▸ TASK DESCRIPTION: A line containing "Mostrar discusión completa" appears in the material below. Return exactly every line from the first through that one, and only those.

######

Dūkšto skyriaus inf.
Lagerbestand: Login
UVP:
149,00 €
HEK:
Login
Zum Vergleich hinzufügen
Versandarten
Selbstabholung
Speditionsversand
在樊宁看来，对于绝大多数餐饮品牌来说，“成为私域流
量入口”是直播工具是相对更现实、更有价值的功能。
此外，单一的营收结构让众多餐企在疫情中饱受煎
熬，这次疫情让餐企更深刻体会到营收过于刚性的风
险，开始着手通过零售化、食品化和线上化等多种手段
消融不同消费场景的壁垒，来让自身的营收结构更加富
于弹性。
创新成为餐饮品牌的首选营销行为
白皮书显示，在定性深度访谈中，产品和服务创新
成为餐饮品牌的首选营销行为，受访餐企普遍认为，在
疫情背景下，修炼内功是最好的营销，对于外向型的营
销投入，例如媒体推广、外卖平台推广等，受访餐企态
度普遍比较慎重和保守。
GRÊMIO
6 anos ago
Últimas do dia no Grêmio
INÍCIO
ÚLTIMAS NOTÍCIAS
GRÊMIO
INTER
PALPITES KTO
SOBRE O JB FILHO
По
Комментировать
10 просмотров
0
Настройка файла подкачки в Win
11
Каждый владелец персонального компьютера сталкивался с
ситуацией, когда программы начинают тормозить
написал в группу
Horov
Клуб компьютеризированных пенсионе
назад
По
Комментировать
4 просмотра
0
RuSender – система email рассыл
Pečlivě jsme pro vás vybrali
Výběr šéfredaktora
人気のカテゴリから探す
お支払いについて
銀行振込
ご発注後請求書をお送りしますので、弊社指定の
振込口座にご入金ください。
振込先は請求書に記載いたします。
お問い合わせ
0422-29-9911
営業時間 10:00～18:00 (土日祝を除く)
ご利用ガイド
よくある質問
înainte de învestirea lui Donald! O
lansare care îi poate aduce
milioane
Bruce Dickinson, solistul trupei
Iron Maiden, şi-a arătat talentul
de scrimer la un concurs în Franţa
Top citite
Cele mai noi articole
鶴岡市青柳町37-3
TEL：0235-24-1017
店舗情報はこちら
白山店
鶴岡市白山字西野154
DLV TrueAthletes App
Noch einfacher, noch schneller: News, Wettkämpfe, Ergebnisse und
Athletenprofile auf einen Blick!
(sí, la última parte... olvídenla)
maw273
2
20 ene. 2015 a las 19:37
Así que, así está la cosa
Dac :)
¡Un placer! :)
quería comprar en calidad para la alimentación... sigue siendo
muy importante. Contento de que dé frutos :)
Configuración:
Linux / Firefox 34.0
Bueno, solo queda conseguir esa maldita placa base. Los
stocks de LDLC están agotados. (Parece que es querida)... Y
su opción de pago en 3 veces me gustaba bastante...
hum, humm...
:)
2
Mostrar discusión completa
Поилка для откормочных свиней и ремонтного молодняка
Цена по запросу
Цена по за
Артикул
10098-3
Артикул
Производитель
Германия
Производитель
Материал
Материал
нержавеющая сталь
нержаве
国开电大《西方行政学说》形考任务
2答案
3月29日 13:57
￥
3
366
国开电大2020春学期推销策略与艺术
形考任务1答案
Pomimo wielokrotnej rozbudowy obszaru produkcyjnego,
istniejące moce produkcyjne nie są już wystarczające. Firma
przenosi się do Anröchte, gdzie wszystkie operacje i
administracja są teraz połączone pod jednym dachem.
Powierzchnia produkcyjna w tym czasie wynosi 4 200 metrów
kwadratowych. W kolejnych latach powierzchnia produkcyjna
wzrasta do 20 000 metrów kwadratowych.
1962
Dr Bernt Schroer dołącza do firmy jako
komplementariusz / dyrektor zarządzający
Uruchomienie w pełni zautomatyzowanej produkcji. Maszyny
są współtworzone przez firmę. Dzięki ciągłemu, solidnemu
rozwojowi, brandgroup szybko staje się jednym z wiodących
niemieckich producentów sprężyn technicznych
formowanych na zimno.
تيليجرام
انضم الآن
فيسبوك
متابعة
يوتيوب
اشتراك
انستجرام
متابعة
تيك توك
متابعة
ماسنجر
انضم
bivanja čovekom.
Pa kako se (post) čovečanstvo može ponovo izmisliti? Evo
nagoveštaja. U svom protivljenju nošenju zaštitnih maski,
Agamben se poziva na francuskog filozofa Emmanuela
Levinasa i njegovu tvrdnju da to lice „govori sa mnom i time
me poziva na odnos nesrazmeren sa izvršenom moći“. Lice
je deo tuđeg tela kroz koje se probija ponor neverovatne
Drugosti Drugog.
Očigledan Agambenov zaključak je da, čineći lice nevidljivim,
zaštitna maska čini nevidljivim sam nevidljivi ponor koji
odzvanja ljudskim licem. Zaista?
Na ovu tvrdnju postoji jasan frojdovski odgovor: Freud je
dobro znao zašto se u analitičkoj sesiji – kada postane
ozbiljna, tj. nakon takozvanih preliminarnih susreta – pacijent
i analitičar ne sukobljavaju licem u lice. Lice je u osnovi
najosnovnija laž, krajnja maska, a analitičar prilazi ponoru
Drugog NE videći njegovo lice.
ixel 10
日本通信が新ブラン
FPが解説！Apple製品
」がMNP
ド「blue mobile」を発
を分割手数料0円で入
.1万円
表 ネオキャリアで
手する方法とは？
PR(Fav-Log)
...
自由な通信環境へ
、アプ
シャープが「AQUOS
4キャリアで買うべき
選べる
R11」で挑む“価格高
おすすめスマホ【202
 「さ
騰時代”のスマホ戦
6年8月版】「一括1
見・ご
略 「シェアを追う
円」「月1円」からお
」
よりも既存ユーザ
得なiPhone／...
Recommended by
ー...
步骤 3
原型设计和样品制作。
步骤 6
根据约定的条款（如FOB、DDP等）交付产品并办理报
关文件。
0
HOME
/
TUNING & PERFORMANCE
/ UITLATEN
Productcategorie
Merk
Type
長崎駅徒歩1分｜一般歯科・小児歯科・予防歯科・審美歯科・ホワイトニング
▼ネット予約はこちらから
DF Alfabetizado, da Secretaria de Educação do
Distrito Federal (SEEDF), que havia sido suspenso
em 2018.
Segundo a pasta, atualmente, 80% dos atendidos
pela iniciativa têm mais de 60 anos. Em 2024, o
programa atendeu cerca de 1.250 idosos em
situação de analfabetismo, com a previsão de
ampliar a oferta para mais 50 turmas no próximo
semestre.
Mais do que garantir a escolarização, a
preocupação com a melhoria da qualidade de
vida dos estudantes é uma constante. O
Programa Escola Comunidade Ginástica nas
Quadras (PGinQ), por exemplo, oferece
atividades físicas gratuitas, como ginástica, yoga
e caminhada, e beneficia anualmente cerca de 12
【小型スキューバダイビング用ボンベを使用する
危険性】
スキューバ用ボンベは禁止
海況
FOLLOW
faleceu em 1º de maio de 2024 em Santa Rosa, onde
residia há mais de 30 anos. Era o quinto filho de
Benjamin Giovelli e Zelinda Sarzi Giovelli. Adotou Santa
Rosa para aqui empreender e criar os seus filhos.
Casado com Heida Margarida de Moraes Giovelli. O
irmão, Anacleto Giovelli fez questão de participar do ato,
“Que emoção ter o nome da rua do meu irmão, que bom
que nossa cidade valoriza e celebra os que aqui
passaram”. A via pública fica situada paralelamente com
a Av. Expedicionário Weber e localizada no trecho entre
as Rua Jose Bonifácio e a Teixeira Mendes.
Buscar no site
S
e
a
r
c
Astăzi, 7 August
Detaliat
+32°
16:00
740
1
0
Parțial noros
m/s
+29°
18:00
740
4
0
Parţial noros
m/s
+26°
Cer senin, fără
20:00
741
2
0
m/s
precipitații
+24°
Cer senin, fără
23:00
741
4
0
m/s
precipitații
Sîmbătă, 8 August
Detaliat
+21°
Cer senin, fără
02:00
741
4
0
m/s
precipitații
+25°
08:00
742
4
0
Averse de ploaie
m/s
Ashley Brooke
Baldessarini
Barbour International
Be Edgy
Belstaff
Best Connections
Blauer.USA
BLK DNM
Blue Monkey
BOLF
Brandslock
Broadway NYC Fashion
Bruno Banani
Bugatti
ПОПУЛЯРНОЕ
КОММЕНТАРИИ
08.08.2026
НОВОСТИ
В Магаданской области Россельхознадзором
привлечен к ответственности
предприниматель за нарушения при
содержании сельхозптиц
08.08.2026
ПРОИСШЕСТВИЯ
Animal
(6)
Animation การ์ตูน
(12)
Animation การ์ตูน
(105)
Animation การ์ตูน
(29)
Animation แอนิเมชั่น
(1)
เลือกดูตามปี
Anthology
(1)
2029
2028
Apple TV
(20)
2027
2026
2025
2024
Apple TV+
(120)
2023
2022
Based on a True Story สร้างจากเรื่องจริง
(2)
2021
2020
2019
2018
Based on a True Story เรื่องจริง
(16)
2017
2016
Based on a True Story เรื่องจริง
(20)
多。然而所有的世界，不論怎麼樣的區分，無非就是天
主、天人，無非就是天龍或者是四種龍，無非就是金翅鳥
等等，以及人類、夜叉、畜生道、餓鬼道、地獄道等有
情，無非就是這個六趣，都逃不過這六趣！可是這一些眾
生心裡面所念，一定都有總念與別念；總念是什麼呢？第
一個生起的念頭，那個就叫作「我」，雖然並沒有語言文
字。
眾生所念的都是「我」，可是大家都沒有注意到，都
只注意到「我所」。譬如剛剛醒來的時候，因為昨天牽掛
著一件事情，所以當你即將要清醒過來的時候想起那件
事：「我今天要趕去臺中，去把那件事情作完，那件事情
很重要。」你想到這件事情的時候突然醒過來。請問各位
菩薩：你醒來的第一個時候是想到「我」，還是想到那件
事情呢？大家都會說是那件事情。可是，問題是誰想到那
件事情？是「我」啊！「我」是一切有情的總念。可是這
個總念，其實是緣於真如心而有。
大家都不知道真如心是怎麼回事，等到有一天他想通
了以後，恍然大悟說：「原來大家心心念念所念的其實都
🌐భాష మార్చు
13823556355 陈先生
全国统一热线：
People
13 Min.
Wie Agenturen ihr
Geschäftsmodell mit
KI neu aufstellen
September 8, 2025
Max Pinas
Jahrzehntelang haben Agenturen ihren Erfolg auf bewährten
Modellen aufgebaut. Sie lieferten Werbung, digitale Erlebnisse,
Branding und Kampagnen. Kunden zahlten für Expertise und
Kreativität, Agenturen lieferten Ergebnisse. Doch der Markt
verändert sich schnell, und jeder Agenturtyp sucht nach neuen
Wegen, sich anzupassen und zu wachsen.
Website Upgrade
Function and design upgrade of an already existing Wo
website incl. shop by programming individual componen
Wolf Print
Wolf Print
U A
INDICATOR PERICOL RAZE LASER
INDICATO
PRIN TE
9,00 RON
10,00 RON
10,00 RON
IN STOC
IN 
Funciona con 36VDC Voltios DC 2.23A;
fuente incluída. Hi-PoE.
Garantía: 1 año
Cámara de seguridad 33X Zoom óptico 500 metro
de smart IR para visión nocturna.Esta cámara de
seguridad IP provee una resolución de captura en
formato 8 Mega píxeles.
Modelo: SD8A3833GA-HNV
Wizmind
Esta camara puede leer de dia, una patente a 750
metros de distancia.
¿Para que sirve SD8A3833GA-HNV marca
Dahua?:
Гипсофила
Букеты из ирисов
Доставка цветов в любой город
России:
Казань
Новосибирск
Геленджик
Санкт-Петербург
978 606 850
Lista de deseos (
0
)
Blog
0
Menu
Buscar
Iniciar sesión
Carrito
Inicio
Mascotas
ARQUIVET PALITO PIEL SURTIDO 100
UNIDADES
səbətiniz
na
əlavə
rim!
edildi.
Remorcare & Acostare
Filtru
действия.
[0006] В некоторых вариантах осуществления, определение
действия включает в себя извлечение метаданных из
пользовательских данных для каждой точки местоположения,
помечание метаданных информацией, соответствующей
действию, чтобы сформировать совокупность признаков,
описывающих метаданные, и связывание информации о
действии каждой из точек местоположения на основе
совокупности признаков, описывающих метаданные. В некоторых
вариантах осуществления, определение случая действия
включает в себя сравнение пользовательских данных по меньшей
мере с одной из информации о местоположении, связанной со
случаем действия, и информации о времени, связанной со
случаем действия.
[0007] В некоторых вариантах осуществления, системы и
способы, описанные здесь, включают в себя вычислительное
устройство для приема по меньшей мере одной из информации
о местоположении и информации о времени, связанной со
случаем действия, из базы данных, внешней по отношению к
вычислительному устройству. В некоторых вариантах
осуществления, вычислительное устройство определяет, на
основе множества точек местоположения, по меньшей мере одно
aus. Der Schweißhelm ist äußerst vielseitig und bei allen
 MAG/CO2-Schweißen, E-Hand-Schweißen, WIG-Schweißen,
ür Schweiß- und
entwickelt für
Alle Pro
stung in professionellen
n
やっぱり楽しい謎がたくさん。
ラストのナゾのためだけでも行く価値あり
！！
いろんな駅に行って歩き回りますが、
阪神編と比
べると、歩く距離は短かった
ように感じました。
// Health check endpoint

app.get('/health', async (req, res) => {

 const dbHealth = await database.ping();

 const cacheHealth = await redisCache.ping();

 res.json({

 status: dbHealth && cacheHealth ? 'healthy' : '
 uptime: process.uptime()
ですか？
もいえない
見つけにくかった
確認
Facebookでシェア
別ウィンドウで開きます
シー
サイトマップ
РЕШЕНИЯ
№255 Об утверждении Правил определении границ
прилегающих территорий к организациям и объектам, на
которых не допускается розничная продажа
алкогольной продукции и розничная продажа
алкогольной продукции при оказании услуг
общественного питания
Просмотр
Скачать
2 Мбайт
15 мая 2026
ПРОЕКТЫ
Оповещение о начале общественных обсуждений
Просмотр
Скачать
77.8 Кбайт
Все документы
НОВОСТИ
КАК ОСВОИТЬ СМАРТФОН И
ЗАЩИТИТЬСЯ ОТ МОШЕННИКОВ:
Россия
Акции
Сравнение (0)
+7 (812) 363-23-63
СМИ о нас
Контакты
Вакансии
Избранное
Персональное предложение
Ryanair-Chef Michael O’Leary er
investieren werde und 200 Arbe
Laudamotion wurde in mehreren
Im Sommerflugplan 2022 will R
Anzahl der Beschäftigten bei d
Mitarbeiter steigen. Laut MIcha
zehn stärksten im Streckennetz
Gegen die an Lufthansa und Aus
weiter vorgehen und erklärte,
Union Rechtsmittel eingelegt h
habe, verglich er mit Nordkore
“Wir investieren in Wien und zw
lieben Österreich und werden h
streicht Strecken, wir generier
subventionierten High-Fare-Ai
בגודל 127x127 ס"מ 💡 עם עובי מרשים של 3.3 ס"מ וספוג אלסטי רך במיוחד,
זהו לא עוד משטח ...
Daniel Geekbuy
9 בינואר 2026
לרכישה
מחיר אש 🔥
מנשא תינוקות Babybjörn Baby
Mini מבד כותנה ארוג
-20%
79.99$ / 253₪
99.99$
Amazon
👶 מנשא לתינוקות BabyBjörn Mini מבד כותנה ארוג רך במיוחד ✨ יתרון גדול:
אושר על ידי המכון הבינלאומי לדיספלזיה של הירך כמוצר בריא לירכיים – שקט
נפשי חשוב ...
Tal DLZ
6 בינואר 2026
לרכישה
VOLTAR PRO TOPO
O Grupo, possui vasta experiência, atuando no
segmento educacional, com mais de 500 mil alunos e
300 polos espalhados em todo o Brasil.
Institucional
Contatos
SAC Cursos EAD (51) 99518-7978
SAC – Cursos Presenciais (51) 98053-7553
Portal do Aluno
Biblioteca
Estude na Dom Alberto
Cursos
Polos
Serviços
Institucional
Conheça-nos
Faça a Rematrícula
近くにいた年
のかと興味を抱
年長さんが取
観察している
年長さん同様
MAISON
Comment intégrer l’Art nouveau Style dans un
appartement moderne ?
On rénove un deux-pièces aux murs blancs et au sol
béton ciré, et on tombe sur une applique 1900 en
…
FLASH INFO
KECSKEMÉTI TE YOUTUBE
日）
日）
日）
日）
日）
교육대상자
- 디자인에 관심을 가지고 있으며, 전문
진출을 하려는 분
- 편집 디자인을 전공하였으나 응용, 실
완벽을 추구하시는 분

######

▸ TASK RESPONSE:
Dūkšto skyriaus inf.
Lagerbestand: Login
UVP:
149,00 €
HEK:
Login
Zum Vergleich hinzufügen
Versandarten
Selbstabholung
Speditionsversand
在樊宁看来，对于绝大多数餐饮品牌来说，“成为私域流
量入口”是直播工具是相对更现实、更有价值的功能。
此外，单一的营收结构让众多餐企在疫情中饱受煎
熬，这次疫情让餐企更深刻体会到营收过于刚性的风
险，开始着手通过零售化、食品化和线上化等多种手段
消融不同消费场景的壁垒，来让自身的营收结构更加富
于弹性。
创新成为餐饮品牌的首选营销行为
白皮书显示，在定性深度访谈中，产品和服务创新
成为餐饮品牌的首选营销行为，受访餐企普遍认为，在
疫情背景下，修炼内功是最好的营销，对于外向型的营
销投入，例如媒体推广、外卖平台推广等，受访餐企态
度普遍比较慎重和保守。
GRÊMIO
6 anos ago
Últimas do dia no Grêmio
INÍCIO
ÚLTIMAS NOTÍCIAS
GRÊMIO
INTER
PALPITES KTO
SOBRE O JB FILHO
По
Комментировать
10 просмотров
0
Настройка файла подкачки в Win
11
Каждый владелец персонального компьютера сталкивался с
ситуацией, когда программы начинают тормозить
написал в группу
Horov
Клуб компьютеризированных пенсионе
назад
По
Комментировать
4 просмотра
0
RuSender – система email рассыл
Pečlivě jsme pro vás vybrali
Výběr šéfredaktora
人気のカテゴリから探す
お支払いについて
銀行振込
ご発注後請求書をお送りしますので、弊社指定の
振込口座にご入金ください。
振込先は請求書に記載いたします。
お問い合わせ
0422-29-9911
営業時間 10:00～18:00 (土日祝を除く)
ご利用ガイド
よくある質問
înainte de învestirea lui Donald! O
lansare care îi poate aduce
milioane
Bruce Dickinson, solistul trupei
Iron Maiden, şi-a arătat talentul
de scrimer la un concurs în Franţa
Top citite
Cele mai noi articole
鶴岡市青柳町37-3
TEL：0235-24-1017
店舗情報はこちら
白山店
鶴岡市白山字西野154
DLV TrueAthletes App
Noch einfacher, noch schneller: News, Wettkämpfe, Ergebnisse und
Athletenprofile auf einen Blick!
(sí, la última parte... olvídenla)
maw273
2
20 ene. 2015 a las 19:37
Así que, así está la cosa
Dac :)
¡Un placer! :)
quería comprar en calidad para la alimentación... sigue siendo
muy importante. Contento de que dé frutos :)
Configuración:
Linux / Firefox 34.0
Bueno, solo queda conseguir esa maldita placa base. Los
stocks de LDLC están agotados. (Parece que es querida)... Y
su opción de pago en 3 veces me gustaba bastante...
hum, humm...
:)
2
Mostrar discusión completa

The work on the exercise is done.